Daniel Sebastian Lange – ein Pseudonym – ist ein junger Europäer, der durch sein Kulturstudium das Schreiben entdeckte. Neben seinem Beruf ist er in der Kleinkunstszene Westösterreichs tätig.

Inhalt

Sah ein Knab ein’ Zögling stehn

Ado(n’t)nis

Olympisches Wettkampf-Tinder-Dating

Auf den Wolf gekommen

Mit wehenden Fahnen

Gulaschsuppe und/oder Lasagne gefällig?

Irr(er)glaube

Pink Lady

Kulinarischer Straßenkuss

Hundefilzknäuel

Das Salatblatt im Sandwich. Oder: Die Rückkehr Filzknäuels

Dummes Unschuldslamm

Beziehungsplanetenkollision

Iglukuss

Flüchten?

1.

Sah ein Knab ein’ Zögling stehn

Eigentlich hatte der Abend ganz harmlos und unschuldig begonnen. Ein Gläschen hier, ein Schlückchen dort. Dann war da ein großes Schwarzes Loch und plötzlich lag morgens ein nackter Zögling neben mir.

Das könnte man als – hm – Erfolg bezeichnen, wenn man weitere kontextuelle Informationen ausblendet. Ich, 29, Doktorand, lebe vom Stipendium, zurzeit eben low on cash, gescheiterte Künstlerseele und das jüngste von drei Kindern – sprich, ich bin eine attention whore. Nicht zu vergessen, dieser Zögling war 18. Noch mal zum Wiederholen: achtzehn. Maturant – oder für die deutschen Genossen: Abiturient. Fun Fact: Ich könnte seit mehreren Jahren sein Englischlehrer sein. Dazu sage ich nur mal la-di-da, ich bin auch nur ein Mensch, und meine Moral lässt sich wunderbar ertränken. Und das immer wieder aufs Neue.

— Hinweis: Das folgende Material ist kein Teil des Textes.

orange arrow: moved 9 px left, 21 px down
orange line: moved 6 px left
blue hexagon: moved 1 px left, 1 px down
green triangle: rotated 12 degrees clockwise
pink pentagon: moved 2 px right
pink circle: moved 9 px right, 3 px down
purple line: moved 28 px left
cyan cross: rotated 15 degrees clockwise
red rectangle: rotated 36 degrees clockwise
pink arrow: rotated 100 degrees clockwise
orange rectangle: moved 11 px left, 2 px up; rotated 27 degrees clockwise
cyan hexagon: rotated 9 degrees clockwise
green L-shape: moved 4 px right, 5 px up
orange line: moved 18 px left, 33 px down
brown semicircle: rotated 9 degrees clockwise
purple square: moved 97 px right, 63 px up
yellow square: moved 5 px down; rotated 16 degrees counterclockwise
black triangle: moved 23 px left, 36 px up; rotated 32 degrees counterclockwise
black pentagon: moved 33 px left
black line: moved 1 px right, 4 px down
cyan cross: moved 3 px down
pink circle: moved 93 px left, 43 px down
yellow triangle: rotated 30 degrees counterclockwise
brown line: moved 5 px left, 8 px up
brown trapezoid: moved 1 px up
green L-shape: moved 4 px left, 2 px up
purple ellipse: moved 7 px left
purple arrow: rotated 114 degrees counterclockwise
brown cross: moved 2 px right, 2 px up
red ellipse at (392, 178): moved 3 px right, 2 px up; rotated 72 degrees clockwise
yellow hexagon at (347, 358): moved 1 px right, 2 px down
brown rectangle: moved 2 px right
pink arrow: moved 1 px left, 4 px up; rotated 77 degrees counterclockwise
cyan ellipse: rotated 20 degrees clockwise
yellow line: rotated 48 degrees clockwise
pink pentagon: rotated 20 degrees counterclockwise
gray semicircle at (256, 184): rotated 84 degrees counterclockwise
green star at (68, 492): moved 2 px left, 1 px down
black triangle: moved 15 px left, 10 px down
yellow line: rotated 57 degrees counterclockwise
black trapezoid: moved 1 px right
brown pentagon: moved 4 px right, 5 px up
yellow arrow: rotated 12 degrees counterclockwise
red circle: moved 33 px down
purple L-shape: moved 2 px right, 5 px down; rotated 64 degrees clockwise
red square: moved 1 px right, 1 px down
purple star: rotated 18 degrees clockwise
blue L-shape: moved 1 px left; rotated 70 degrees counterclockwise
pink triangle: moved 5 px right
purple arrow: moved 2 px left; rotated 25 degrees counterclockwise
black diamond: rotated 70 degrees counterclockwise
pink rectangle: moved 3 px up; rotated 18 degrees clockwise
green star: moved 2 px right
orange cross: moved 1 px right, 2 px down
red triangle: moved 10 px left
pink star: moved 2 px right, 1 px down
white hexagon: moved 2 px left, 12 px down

Zusammenfassend könnte man sagen, dass ich dieses Jahr – zum Glück geht es bald zu Ende (dann setzt man bekanntlich sich und seine Geschichte neu auf #Neujahrsvorsätzefail) – von einem zum anderen Altersende fast zwei Dekaden erreicht habe. Ja genau, 18 bis 29X, also nahezu die letzte Station der „29“, wenn Sie wissen, was ich meine. Bubi bis Grufti. Das ist eine schön offene Spanne. Die Altersabstände dazwischen folgen keinem genauen Muster, dennoch sagen wir, dass der Schwerpunkt in der zweiten Hälfte der Spanne liegt. Die Partizipierenden von Spanne 1 waren ja auch nicht so mind – wie das meine liebenswertzynische Nachbarin nennen würde. Hier an dieser Stelle sei ihr auch gleich ein Gruß ausgerichtet.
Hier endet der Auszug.